19.02.2017, 20:58
Liam war eindeutig nicht der richtige Ansprechpartner dafür, Ruhe zu bewahren oder still zu sein. Dazu war er viel zu sehr der Meinung, dass es manchmal auffälliger war, vorsichtig zu sein. Wenn sie wie Marinesoldaten wirken wollten, mussten sie sich ebenso selbstverständlich verhalten wie sie. Sie mussten so aussehen, als gehörten sie hier her und wüssten was sie tun, auch, wenn beides ganz bestimmt nicht der Wahrheit entsprach. Selbst, wenn der Dunkelhaarige auch jetzt nichts gegen ein bisschen Rum einzuwenden hatte, war ihm selbstverständlich klar gewesen, wie die Antwort Talins ausfallen würde. Später hatten sie nicht nur Zeit dazu, sondern auch einen Grund. Vorausgesetzt natürlich, es würde nichts schief gehen. Er erwiderte das Grinsen ihres Captain zuversichtlich und schaute sich ebenso nach dem letzten, verlorenen Schaf ihrer Gruppe um. Allerdings fiel ihm auch auf, dass Sineca zwischen den Kisten verschwunden war – allzu lange konnte es also nicht mehr dauern, bis beide hier auftauchten. Und tatsächlich, kurz darauf hörte man schon die nächste Kiste unter dem Druck ihres Inneren nachgeben.

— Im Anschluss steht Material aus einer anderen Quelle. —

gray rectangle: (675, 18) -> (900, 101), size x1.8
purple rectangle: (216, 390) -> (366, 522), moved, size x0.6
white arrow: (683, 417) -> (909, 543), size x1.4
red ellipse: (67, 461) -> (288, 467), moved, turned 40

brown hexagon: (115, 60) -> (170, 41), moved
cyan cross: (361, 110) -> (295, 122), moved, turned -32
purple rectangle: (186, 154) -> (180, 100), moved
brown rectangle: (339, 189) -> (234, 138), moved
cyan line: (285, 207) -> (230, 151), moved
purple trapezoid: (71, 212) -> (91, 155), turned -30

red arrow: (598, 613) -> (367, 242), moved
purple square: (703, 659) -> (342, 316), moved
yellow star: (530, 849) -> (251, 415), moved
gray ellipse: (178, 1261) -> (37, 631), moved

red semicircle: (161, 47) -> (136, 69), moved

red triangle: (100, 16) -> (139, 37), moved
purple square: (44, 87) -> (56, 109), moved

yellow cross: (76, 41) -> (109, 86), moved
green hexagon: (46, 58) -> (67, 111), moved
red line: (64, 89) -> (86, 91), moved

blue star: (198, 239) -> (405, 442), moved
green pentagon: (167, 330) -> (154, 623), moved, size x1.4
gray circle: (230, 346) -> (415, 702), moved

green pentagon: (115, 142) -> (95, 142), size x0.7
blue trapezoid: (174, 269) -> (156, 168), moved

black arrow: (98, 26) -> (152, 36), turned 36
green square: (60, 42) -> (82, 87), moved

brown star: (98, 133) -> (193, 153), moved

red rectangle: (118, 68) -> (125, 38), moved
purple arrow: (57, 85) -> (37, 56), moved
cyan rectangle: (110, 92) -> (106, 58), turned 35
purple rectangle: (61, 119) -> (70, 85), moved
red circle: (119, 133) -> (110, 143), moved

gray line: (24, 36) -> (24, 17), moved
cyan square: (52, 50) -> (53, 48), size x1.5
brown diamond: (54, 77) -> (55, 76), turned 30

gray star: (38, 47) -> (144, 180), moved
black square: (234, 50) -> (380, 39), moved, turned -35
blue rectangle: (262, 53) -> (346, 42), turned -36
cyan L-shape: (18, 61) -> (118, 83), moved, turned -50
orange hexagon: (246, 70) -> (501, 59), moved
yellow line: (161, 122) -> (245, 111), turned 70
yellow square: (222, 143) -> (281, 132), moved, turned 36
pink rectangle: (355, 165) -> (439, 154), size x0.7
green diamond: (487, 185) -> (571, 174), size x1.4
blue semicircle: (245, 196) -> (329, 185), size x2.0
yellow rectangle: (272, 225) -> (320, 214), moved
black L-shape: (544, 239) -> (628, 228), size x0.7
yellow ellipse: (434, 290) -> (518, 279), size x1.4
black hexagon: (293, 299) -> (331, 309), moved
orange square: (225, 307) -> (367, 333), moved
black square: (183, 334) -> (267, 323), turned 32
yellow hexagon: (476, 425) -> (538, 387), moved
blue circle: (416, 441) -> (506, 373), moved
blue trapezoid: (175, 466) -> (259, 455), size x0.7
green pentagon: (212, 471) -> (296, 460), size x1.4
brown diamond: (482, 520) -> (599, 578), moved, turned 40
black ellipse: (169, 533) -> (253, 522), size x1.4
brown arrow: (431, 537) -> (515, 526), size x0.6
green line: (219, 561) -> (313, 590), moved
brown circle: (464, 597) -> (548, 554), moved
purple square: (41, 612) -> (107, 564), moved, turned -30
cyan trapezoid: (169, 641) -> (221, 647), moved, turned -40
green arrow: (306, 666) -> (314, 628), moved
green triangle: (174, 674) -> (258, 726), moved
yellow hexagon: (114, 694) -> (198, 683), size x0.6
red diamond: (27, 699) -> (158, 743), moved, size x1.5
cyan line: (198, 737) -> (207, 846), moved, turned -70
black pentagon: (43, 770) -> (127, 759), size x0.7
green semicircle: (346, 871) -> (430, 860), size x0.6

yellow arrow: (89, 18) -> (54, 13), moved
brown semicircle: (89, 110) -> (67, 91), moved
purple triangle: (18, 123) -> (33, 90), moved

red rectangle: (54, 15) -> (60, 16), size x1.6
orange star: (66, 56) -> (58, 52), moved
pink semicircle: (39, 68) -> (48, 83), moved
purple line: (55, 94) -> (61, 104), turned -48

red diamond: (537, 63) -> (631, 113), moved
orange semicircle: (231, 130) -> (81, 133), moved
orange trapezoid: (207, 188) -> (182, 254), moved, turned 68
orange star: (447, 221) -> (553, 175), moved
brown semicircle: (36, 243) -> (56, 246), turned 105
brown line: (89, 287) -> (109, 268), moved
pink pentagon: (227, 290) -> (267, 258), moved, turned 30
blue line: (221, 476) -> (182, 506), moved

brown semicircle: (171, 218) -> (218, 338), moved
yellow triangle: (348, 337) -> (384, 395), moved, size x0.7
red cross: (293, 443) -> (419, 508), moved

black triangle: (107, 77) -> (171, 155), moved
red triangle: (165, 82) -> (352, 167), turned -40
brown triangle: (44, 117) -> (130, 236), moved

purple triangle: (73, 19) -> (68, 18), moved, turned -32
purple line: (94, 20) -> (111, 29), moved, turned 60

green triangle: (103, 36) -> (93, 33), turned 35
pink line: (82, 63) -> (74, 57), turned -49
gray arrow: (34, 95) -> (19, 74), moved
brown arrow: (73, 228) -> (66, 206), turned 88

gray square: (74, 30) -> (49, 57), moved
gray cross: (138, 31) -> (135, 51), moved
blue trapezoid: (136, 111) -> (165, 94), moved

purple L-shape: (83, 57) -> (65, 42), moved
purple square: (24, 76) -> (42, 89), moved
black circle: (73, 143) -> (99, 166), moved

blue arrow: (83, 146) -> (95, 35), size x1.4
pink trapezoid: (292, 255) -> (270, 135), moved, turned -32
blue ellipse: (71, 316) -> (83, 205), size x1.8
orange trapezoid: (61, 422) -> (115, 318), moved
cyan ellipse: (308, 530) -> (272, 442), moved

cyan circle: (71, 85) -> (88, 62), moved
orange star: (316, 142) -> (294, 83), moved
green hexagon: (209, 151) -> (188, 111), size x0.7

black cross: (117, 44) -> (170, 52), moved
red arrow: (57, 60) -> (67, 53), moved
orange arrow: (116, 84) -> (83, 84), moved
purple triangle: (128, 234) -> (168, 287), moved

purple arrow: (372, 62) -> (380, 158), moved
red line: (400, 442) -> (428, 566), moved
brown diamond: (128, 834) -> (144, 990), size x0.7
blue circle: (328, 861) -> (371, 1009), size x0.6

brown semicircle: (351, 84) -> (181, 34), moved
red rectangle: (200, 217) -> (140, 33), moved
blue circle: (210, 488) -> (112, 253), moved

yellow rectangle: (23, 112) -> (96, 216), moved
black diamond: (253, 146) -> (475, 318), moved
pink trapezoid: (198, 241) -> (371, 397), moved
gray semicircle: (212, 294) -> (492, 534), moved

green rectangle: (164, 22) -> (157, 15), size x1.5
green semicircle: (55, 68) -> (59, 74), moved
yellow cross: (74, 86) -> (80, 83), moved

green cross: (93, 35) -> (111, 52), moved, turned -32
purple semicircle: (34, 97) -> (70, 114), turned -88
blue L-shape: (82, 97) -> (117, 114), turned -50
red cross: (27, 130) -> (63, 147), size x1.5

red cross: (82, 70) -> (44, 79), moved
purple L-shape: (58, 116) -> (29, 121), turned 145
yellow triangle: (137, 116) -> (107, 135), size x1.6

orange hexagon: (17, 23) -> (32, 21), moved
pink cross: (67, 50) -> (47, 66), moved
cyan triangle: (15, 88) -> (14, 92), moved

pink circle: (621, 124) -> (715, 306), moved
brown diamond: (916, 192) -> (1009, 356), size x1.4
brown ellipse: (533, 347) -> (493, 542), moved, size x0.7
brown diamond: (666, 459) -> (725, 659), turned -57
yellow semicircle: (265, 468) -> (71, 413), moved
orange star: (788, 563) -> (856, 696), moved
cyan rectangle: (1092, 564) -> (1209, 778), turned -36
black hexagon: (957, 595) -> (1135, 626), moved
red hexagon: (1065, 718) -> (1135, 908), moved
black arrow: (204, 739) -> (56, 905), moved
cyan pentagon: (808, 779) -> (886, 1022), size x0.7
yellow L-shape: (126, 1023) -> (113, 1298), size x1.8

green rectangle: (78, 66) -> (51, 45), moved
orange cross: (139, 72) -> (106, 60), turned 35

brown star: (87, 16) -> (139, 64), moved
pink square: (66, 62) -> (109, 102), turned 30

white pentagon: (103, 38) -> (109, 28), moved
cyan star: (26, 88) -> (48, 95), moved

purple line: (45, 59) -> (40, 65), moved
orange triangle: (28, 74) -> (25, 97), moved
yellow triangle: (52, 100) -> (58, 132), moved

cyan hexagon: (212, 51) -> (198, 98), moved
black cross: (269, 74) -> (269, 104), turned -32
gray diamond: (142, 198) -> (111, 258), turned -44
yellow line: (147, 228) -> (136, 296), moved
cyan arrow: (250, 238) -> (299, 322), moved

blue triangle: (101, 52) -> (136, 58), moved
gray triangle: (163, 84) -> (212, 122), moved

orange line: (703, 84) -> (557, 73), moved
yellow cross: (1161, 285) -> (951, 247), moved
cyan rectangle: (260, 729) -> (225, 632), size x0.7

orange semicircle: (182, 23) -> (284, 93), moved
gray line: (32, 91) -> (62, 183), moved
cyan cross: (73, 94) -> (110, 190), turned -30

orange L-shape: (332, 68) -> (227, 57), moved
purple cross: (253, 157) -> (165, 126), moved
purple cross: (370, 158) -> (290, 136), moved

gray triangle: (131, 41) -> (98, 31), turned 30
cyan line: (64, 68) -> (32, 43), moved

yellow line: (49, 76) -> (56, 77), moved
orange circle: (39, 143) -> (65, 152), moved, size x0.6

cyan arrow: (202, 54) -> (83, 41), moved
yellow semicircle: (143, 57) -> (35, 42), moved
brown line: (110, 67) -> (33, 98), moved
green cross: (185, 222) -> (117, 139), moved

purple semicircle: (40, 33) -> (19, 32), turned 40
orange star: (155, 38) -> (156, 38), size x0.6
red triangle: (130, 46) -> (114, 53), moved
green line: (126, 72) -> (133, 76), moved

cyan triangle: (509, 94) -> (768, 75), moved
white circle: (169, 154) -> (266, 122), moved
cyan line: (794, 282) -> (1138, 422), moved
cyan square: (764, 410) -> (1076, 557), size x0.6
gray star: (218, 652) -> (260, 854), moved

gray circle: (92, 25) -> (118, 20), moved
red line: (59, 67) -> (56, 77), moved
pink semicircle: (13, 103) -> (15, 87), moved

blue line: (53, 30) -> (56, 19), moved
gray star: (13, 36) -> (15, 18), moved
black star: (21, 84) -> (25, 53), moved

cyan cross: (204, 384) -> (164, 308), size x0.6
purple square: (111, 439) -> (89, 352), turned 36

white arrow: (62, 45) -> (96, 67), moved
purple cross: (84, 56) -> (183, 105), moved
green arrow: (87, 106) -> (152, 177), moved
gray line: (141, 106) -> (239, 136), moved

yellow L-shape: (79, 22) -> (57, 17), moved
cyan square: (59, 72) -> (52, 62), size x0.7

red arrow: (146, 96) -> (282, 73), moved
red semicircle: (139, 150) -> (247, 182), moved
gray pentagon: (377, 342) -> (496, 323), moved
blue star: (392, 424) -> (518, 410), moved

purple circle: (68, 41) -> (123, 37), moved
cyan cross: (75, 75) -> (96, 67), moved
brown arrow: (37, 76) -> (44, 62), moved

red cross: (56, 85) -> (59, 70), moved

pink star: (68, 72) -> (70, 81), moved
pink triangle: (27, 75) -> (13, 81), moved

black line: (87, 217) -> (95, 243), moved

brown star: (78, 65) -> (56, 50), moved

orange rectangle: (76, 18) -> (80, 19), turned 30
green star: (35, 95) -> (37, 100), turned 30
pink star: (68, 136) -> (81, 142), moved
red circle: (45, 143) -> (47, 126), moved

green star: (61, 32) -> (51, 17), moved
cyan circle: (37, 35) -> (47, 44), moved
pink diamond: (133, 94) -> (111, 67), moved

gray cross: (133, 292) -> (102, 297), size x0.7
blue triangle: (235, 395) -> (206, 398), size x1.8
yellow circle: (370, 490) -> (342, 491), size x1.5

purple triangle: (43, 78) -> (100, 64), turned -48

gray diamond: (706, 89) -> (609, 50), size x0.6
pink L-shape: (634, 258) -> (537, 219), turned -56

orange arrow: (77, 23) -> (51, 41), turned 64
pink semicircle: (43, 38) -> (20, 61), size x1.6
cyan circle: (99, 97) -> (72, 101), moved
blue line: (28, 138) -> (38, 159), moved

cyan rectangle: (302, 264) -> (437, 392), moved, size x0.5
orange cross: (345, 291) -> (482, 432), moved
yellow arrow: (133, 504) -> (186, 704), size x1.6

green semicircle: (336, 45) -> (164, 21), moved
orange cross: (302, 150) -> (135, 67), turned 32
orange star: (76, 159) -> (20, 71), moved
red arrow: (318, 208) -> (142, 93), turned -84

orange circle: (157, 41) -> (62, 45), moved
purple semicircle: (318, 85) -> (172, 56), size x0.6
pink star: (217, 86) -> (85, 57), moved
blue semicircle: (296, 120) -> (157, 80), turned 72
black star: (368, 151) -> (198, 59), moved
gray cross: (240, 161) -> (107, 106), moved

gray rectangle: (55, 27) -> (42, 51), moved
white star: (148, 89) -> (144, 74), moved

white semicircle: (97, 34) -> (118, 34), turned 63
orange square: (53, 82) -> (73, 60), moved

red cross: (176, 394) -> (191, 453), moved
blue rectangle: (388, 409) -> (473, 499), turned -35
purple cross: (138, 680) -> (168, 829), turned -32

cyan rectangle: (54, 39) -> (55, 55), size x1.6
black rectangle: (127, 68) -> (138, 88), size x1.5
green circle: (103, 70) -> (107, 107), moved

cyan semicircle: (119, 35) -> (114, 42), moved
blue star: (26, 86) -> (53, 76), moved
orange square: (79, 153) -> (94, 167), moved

Sineca hatte sich indes tatsächlich zum anderen Ende der Kiste locken lassen, sprang aber – kaum, dass Aspen die Kiste geöffnet hatte, mit einem gezielten Sprung auf die Kante und schenkte ihm ein lautloses Miauen, als wolle sie ihn bedeuten, ihr zu folgen. Erst war es der gefleckte Pelz der Genette, der erschien, knapp dahinter fand aber auch Prinz Eisenherz zu ihnen, weswegen Liam nun aufmerksam den Blick zu Talin hob. Mit den Händen festigte er kurz das Band, mit dem er seine Locken locker im Nacken zusammengebunden hatte. Dennoch erntete Aspen noch ein kurzes, stummes Auflachen. Wahrscheinlich war es. Immerhin waren ja nicht alle am arbeiten. Doch Liam blinzelte daraufhin, richtete sich die Kleidung ein wenig und wartete auf eine grobe Instruktion, damit sie nicht einfach blind drauflos liefen. Diese folgte auch sogleich, woraufhin er dem Blonden kurz zunickte und schließlich in die Richtung sah, in die sie gehen würden.
„Alles klar.“ Shanayas Einwand war nicht unbegründet, doch Liam schüttelte angedeutet den Kopf. „Ich bezweifle, dass er sich das anmerken lassen wird, wenn er wirklich hier raus will. Ihm ist sicher genauso bewusst wie uns, dass es nur diese eine Chance gibt.“
Das war ja selbst ihm klar! Ohne weiter Zeit zu verlieren, wollte er los in Richtung Treppe, als sich etwas um seine Beine schlang und ihm augenblicklich etwas bewusst wurde. Selbst, wenn sie nicht auffällig waren – Sineca würde es unweigerlich sein. Ohne ein Wort zu verlieren, sah er sich im Frachtraum um. Neben den großen Kisten gab es auch kleine. Vielleicht war das ihre Möglichkeit, die Ginsterkatze unauffällig mit sich zu führen. Kurzerhand überbrückte er die Distanz zu einer davon, brach sie schließlich mit Hilfe seines Dolches auf und leerte den Inhalt in eine der Kisten, in denen sie sich versteckt hatten.
„Na komm, rein mit dir.“
Er hatte sich hingehockt und hielt Sineca die geöffnete Holzkiste hin. Ihre feine Nase zuckte, während sie das Ding beschnupperte und nach einem wehleidigen Blick gen Liam schließlich doch ihren Platz bezog. Vorsichtig legte er den Deckel wieder darauf und erhob sich.
„Oder hat wer eine bessere Idee?“ Kurz wanderte sein Blick zwischen den übrigen hin und her. „Ich denke, kaum, dass es die Wachen etwas angeht, was wir mit zum Verhör bringen.“
Mit wenigen Schritten war er zurück bei Shanaya und Talin. Er musterte beide einen kurzen Moment von oben bis unten, ehe er Talin die Kiste in die Hände drückte. Shanaya wirkte von der Statur her einfach burschikoser, mit der Kiste konnte Talin vielleicht ein wenig von ihrer doch feminineren Gestalt ablenken.
„Gut, dann nichts wie los.“
Er bezog Position knapp hinter Aspen.